Problem to work on
Starting at the line below that contains "hon die Fantasie und du bekommst", print each line through the end of the records exactly as it appears.
******
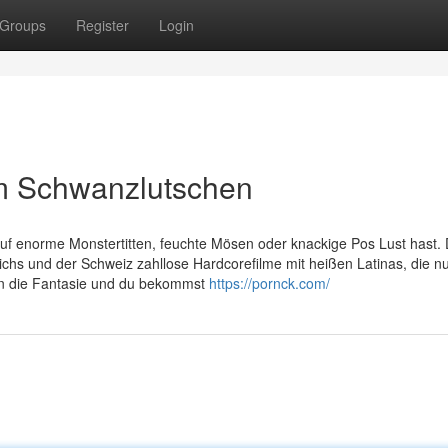
Groups
Register
Login
m Schwanzlutschen
auf enorme Monstertitten, feuchte Mösen oder knackige Pos Lust hast. 
ichs und der Schweiz zahllose Hardcorefilme mit heißen Latinas, die n
hon die Fantasie und du bekommst
https://pornck.com/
******
Completed task
hon die Fantasie und du bekommst
https://pornck.com/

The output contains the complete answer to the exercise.